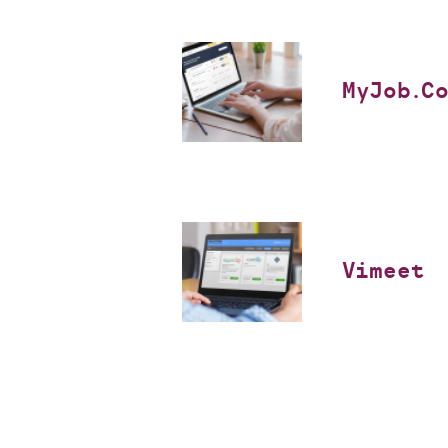
MyJob.C
Vimeet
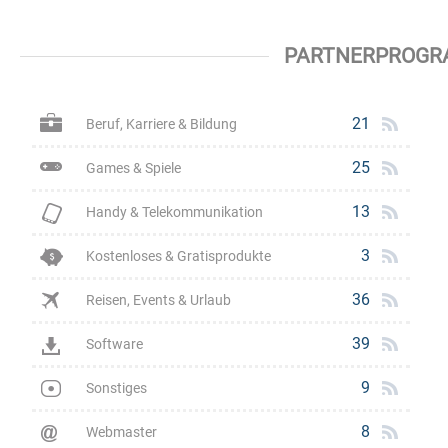
PARTNERPROGR
21
Beruf, Karriere & Bildung
25
Games & Spiele
13
Handy & Telekommunikation
3
Kostenloses & Gratisprodukte
36
Reisen, Events & Urlaub
39
Software
9
Sonstiges
8
Webmaster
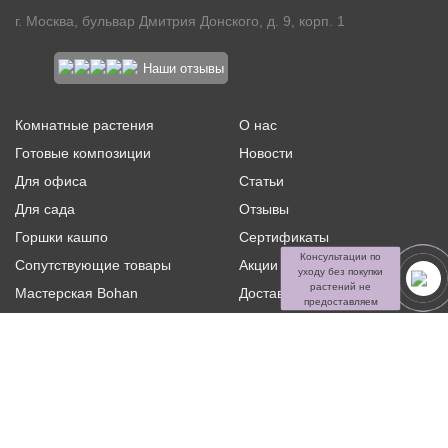
г. Москва, бульвар Дмитрия Донского, д. 9, корп. 1
Наши отзывы
Комнатные растения
О нас
Готовые композиции
Новости
Для офиса
Статьи
Для сада
Отзывы
Горшки кашпо
Сертификаты
Консультации по
Сопутствующие товары
Акции и скидки
уходу без покупки
растений не
Мастерская Bohan
Доставка и оплата
предоставляем
Ритуальная флористика
Услуги
Распродажа
Контакты
Политика конфиденциальности и оферта
Пользовательское
соглашение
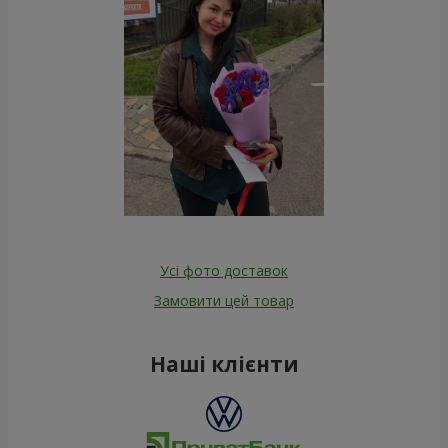
Усі фото доставок
Замовити цей товар
Наші клієнти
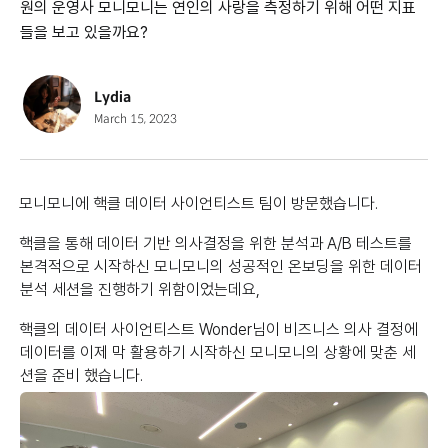
원의 운영사 모니모니는 연인의 사랑을 측정하기 위해 어떤 지표
들을 보고 있을까요?
Lydia
March 15, 2023
모니모니에 핵클 데이터 사이언티스트 팀이 방문했습니다.
핵클을 통해 데이터 기반 의사결정을 위한 분석과 A/B 테스트를
본격적으로 시작하신 모니모니의 성공적인 온보딩을 위한 데이터
분석 세션을 진행하기 위함이었는데요,
핵클의 데이터 사이언티스트 Wonder님이 비즈니스 의사 결정에
데이터를 이제 막 활용하기 시작하신 모니모니의 상황에 맞춘 세
션을 준비 했습니다.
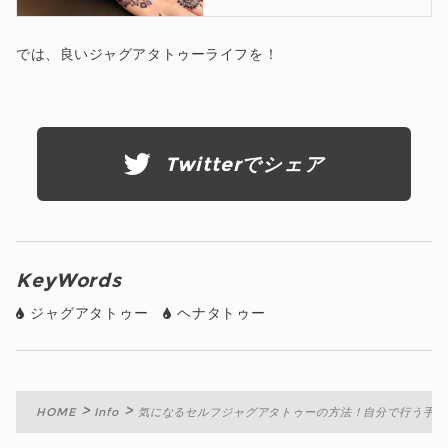
では、良いジャグアタトゥーライフを！
Twitterでシェア
KeyWords
ジャグアタトゥー
ヘナタトゥー
HOME
Info
気になるセルフジャグアタトゥーの方法！自分で行う手順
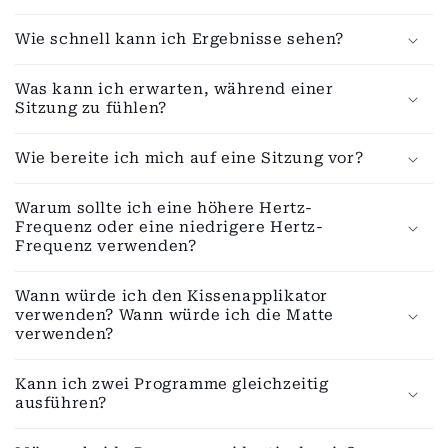
h
a
Wie schnell kann ich Ergebnisse sehen?
l
t
Was kann ich erwarten, während einer
Sitzung zu fühlen?
Wie bereite ich mich auf eine Sitzung vor?
Warum sollte ich eine höhere Hertz-
Frequenz oder eine niedrigere Hertz-
Frequenz verwenden?
Wann würde ich den Kissenapplikator
verwenden? Wann würde ich die Matte
verwenden?
Kann ich zwei Programme gleichzeitig
ausführen?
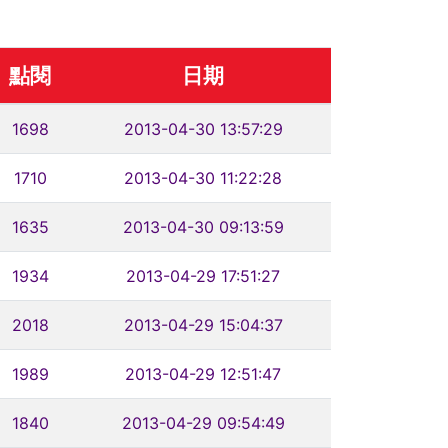
點閱
日期
1698
2013-04-30 13:57:29
1710
2013-04-30 11:22:28
1635
2013-04-30 09:13:59
1934
2013-04-29 17:51:27
2018
2013-04-29 15:04:37
1989
2013-04-29 12:51:47
1840
2013-04-29 09:54:49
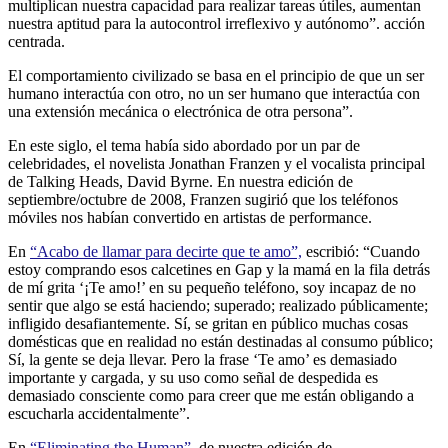
multiplican nuestra capacidad para realizar tareas útiles, aumentan
nuestra aptitud para la autocontrol irreflexivo y autónomo”. acción
centrada.
El comportamiento civilizado se basa en el principio de que un ser
humano interactúa con otro, no un ser humano que interactúa con
una extensión mecánica o electrónica de otra persona”.
En este siglo, el tema había sido abordado por un par de
celebridades, el novelista Jonathan Franzen y el vocalista principal
de Talking Heads, David Byrne. En nuestra edición de
septiembre/octubre de 2008, Franzen sugirió que los teléfonos
móviles nos habían convertido en artistas de performance.
En
“Acabo de llamar para decirte que te amo”,
escribió: “Cuando
estoy comprando esos calcetines en Gap y la mamá en la fila detrás
de mí grita ‘¡Te amo!’ en su pequeño teléfono, soy incapaz de no
sentir que algo se está haciendo; superado; realizado públicamente;
infligido desafiantemente. Sí, se gritan en público muchas cosas
domésticas que en realidad no están destinadas al consumo público;
Sí, la gente se deja llevar. Pero la frase ‘Te amo’ es demasiado
importante y cargada, y su uso como señal de despedida es
demasiado consciente como para creer que me están obligando a
escucharla accidentalmente”.
En
“Eliminating the Human”,
de nuestra edición de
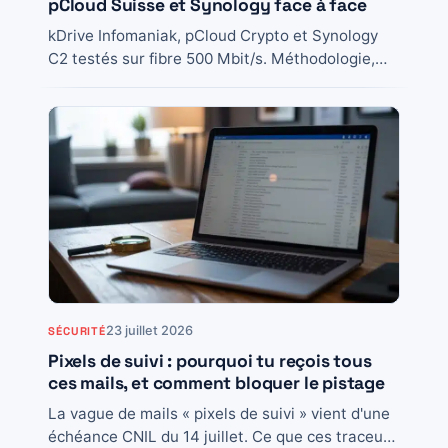
pCloud Suisse et Synology face à face
kDrive Infomaniak, pCloud Crypto et Synology
C2 testés sur fibre 500 Mbit/s. Méthodologie,
prix, chiffrement, verdicts par profil et choix
final.
23 juillet 2026
SÉCURITÉ
Pixels de suivi : pourquoi tu reçois tous
ces mails, et comment bloquer le pistage
La vague de mails « pixels de suivi » vient d'une
échéance CNIL du 14 juillet. Ce que ces traceurs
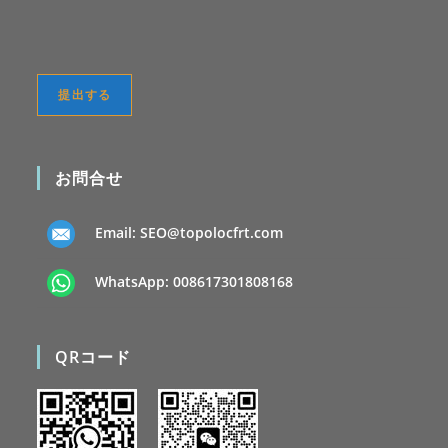
お問合せ
Email:
SEO@topolocfrt.com
WhatsApp:
008617301808168
QRコード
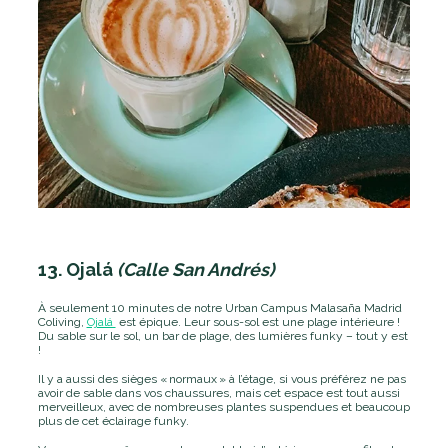
13. Ojalá
(Calle San Andrés)
À seulement 10 minutes de notre Urban Campus Malasaña Madrid
Coliving,
Ojalá
est épique. Leur sous-sol est une plage intérieure !
Du sable sur le sol, un bar de plage, des lumières funky – tout y est
!
Il y a aussi des sièges «
normaux
» à l’étage, si vous préférez ne pas
avoir de sable dans vos chaussures, mais cet espace est tout aussi
merveilleux, avec de nombreuses plantes suspendues et beaucoup
plus de cet éclairage funky.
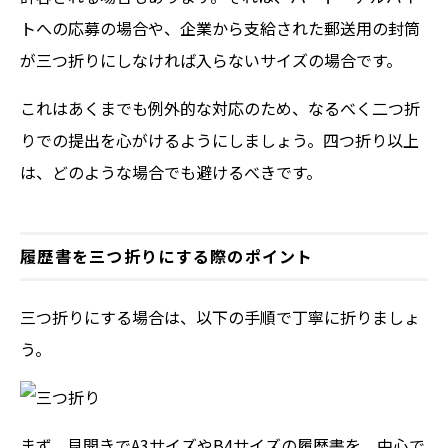
トへの応募の場合や、企業から支給された郵送用の封筒
が三つ折りにしなければ入らないサイズの場合です。
これはあくまでも例外的な対応のため、なるべく二つ折
りでの提出を心がけるようにしましょう。四つ折り以上
は、どのような場合でも避けるべきです。
履歴書を三つ折りにする際のポイント
三つ折りにする場合は、以下の手順で丁寧に折りましょ
う。
まず、見開きでA3サイズやB4サイズの履歴書を、中心で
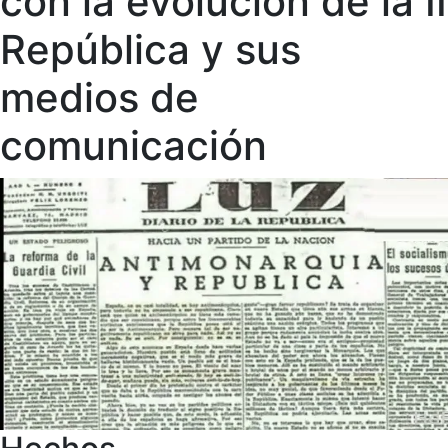
con la evolución de la II
República y sus
medios de
comunicación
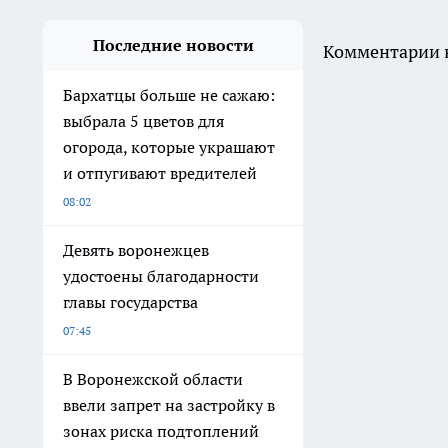
Последние новости
Комментарии н
Бархатцы больше не сажаю:
выбрала 5 цветов для
огорода, которые украшают
и отпугивают вредителей
08:02
Девять воронежцев
удостоены благодарности
главы государства
07:45
В Воронежской области
ввели запрет на застройку в
зонах риска подтоплений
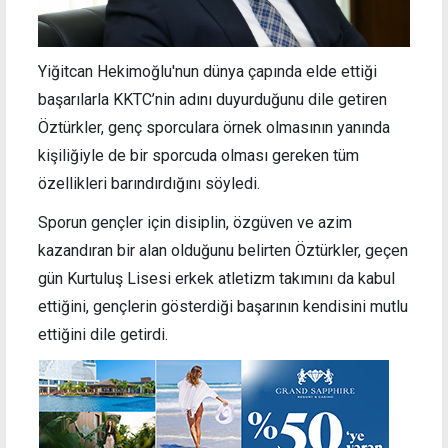
Yiğitcan Hekimoğlu'nun dünya çapında elde ettiği
başarılarla KKTC’nin adını duyurduğunu dile getiren
Öztürkler, genç sporculara örnek olmasının yanında
kişiliğiyle de bir sporcuda olması gereken tüm
özellikleri barındırdığını söyledi.
Sporun gençler için disiplin, özgüven ve azim
kazandıran bir alan olduğunu belirten Öztürkler, geçen
gün Kurtuluş Lisesi erkek atletizm takımını da kabul
ettiğini, gençlerin gösterdiği başarının kendisini mutlu
ettiğini dile getirdi.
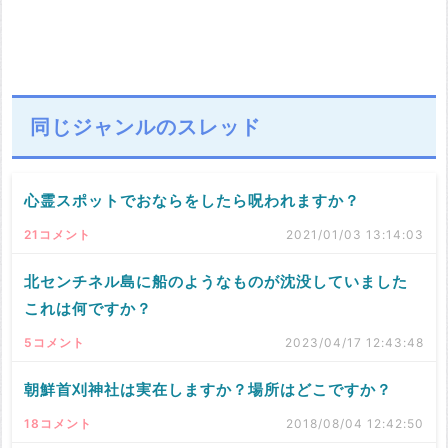
同じジャンルのスレッド
心霊スポットでおならをしたら呪われますか？
21コメント
2021/01/03 13:14:03
北センチネル島に船のようなものが沈没していました
これは何ですか？
5コメント
2023/04/17 12:43:48
朝鮮首刈神社は実在しますか？場所はどこですか？
18コメント
2018/08/04 12:42:50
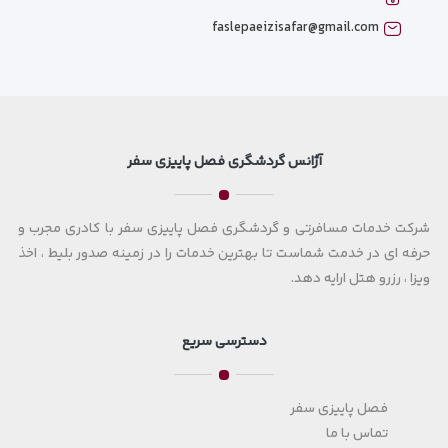
faslepaeizisafar@gmail.com
آژانس گردشگری فصل پاییزی سفر
شرکت خدمات مسافرتی و گردشگری فصل پاییزی سفر با کادری مجرب و
حرفه ای در خدمت شماست تا بهترین خدمات را در زمینه صدور بلیط ، اخذ
ویزا ، رزرو هتل ارایه دهد.
دسترسی سریع
فصل پاییزی سفر
تماس با ما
################
• [Aim of the task]: Without the pictures, copy the material exactly as given.

• [The answer]:
MyJob.C
Vimeet
PARTNERPROGR
21
Beruf, Karriere & Bildung
25
Games & Spiele
13
Handy & Telekommunikation
3
Kostenloses & Gratisprodukte
36
Reisen, Events & Urlaub
39
Software
9
Sonstiges
8
Webmaster
г. Москва, бульвар Дмитрия Донского, д. 9, корп. 1
Наши отзывы
Комнатные растения
О нас
Готовые композиции
Новости
Для офиса
Статьи
Для сада
Отзывы
Горшки кашпо
Сертификаты
Консультации по
Сопутствующие товары
Акции и скидки
уходу без покупки
растений не
Мастерская Bohan
Доставка и оплата
предоставляем
Ритуальная флористика
Услуги
Распродажа
Контакты
Политика конфиденциальности и оферта
Пользовательское
соглашение
Усі фото доставок
Замовити цей товар
Наші клієнти
원의 운영사 모니모니는 연인의 사랑을 측정하기 위해 어떤 지표
들을 보고 있을까요?
Lydia
March 15, 2023
모니모니에 핵클 데이터 사이언티스트 팀이 방문했습니다.
핵클을 통해 데이터 기반 의사결정을 위한 분석과 A/B 테스트를
본격적으로 시작하신 모니모니의 성공적인 온보딩을 위한 데이터
분석 세션을 진행하기 위함이었는데요,
핵클의 데이터 사이언티스트 Wonder님이 비즈니스 의사 결정에
데이터를 이제 막 활용하기 시작하신 모니모니의 상황에 맞춘 세
션을 준비 했습니다.
では、良いジャグアタトゥーライフを！
Twitterでシェア
KeyWords
ジャグアタトゥー
ヘナタトゥー
HOME
Info
気になるセルフジャグアタトゥーの方法！自分で行う手順
h
a
Wie schnell kann ich Ergebnisse sehen?
l
t
Was kann ich erwarten, während einer
Sitzung zu fühlen?
Wie bereite ich mich auf eine Sitzung vor?
Warum sollte ich eine höhere Hertz-
Frequenz oder eine niedrigere Hertz-
Frequenz verwenden?
Wann würde ich den Kissenapplikator
verwenden? Wann würde ich die Matte
verwenden?
Kann ich zwei Programme gleichzeitig
ausführen?
點閱
日期
1698
2013-04-30 13:57:29
1710
2013-04-30 11:22:28
1635
2013-04-30 09:13:59
1934
2013-04-29 17:51:27
2018
2013-04-29 15:04:37
1989
2013-04-29 12:51:47
1840
2013-04-29 09:54:49
multiplican nuestra capacidad para realizar tareas útiles, aumentan
nuestra aptitud para la autocontrol irreflexivo y autónomo”. acción
centrada.
El comportamiento civilizado se basa en el principio de que un ser
humano interactúa con otro, no un ser humano que interactúa con
una extensión mecánica o electrónica de otra persona”.
En este siglo, el tema había sido abordado por un par de
celebridades, el novelista Jonathan Franzen y el vocalista principal
de Talking Heads, David Byrne. En nuestra edición de
septiembre/octubre de 2008, Franzen sugirió que los teléfonos
móviles nos habían convertido en artistas de performance.
En
“Acabo de llamar para decirte que te amo”,
escribió: “Cuando
estoy comprando esos calcetines en Gap y la mamá en la fila detrás
de mí grita ‘¡Te amo!’ en su pequeño teléfono, soy incapaz de no
sentir que algo se está haciendo; superado; realizado públicamente;
infligido desafiantemente. Sí, se gritan en público muchas cosas
domésticas que en realidad no están destinadas al consumo público;
Sí, la gente se deja llevar. Pero la frase ‘Te amo’ es demasiado
importante y cargada, y su uso como señal de despedida es
demasiado consciente como para creer que me están obligando a
escucharla accidentalmente”.
En
“Eliminating the Human”,
de nuestra edición de
pCloud Suisse et Synology face à face
kDrive Infomaniak, pCloud Crypto et Synology
C2 testés sur fibre 500 Mbit/s. Méthodologie,
prix, chiffrement, verdicts par profil et choix
final.
23 juillet 2026
SÉCURITÉ
Pixels de suivi : pourquoi tu reçois tous
ces mails, et comment bloquer le pistage
La vague de mails « pixels de suivi » vient d'une
échéance CNIL du 14 juillet. Ce que ces traceurs
お問合せ
Email:
SEO@topolocfrt.com
WhatsApp:
008617301808168
QRコード
13. Ojalá
(Calle San Andrés)
À seulement 10 minutes de notre Urban Campus Malasaña Madrid
Coliving,
Ojalá
est épique. Leur sous-sol est une plage intérieure !
Du sable sur le sol, un bar de plage, des lumières funky – tout y est
!
Il y a aussi des sièges «
normaux
» à l’étage, si vous préférez ne pas
avoir de sable dans vos chaussures, mais cet espace est tout aussi
merveilleux, avec de nombreuses plantes suspendues et beaucoup
plus de cet éclairage funky.
トへの応募の場合や、企業から支給された郵送用の封筒
が三つ折りにしなければ入らないサイズの場合です。
これはあくまでも例外的な対応のため、なるべく二つ折
りでの提出を心がけるようにしましょう。四つ折り以上
は、どのような場合でも避けるべきです。
履歴書を三つ折りにする際のポイント
三つ折りにする場合は、以下の手順で丁寧に折りましょ
う。
まず、見開きでA3サイズやB4サイズの履歴書を、中心で
con la evolución de la II
República y sus
medios de
comunicación
Последние новости
Комментарии н
Бархатцы больше не сажаю:
выбрала 5 цветов для
огорода, которые украшают
и отпугивают вредителей
08:02
Девять воронежцев
удостоены благодарности
главы государства
07:45
В Воронежской области
ввели запрет на застройку в
зонах риска подтоплений
Yiğitcan Hekimoğlu'nun dünya çapında elde ettiği
başarılarla KKTC’nin adını duyurduğunu dile getiren
Öztürkler, genç sporculara örnek olmasının yanında
kişiliğiyle de bir sporcuda olması gereken tüm
özellikleri barındırdığını söyledi.
Sporun gençler için disiplin, özgüven ve azim
kazandıran bir alan olduğunu belirten Öztürkler, geçen
gün Kurtuluş Lisesi erkek atletizm takımını da kabul
ettiğini, gençlerin gösterdiği başarının kendisini mutlu
ettiğini dile getirdi.
同じジャンルのスレッド
心霊スポットでおならをしたら呪われますか？
21コメント
2021/01/03 13:14:03
北センチネル島に船のようなものが沈没していました
これは何ですか？
5コメント
2023/04/17 12:43:48
朝鮮首刈神社は実在しますか？場所はどこですか？
18コメント
2018/08/04 12:42:50
faslepaeizisafar@gmail.com
آژانس گردشگری فصل پاییزی سفر
شرکت خدمات مسافرتی و گردشگری فصل پاییزی سفر با کادری مجرب و
حرفه ای در خدمت شماست تا بهترین خدمات را در زمینه صدور بلیط ، اخذ
ویزا ، رزرو هتل ارایه دهد.
دسترسی سریع
فصل پاییزی سفر
تماس با ما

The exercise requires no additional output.